Which lines run from the one containing "immobilier973@gmail.com (300, 301)" to the end of the listing below? Write them out exactly, both ends included, with nothing else.

Start of Records supplied

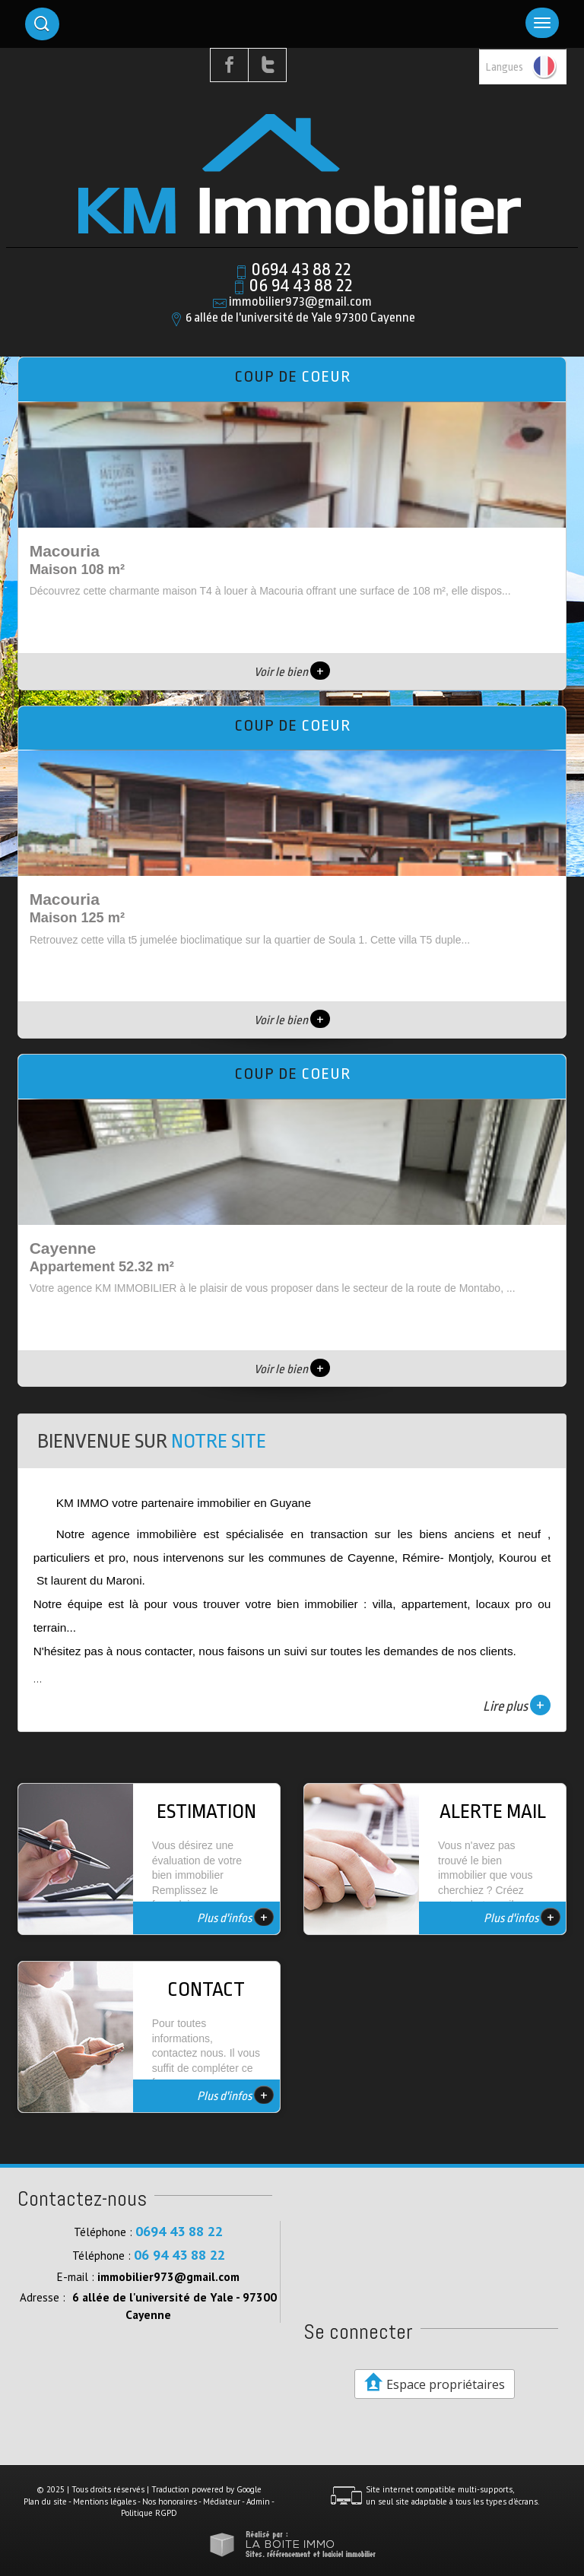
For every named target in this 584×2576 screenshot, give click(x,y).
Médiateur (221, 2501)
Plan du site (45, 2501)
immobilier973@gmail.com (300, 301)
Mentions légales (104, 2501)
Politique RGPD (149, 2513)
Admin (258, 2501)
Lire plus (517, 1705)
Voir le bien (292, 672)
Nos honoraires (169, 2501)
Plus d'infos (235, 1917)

End of Records supplied

### Result for this exercise
immobilier973@gmail.com (300, 301)
Mentions légales (104, 2501)
Politique RGPD (149, 2513)
Admin (258, 2501)
Lire plus (517, 1705)
Voir le bien (292, 672)
Nos honoraires (169, 2501)
Plus d'infos (235, 1917)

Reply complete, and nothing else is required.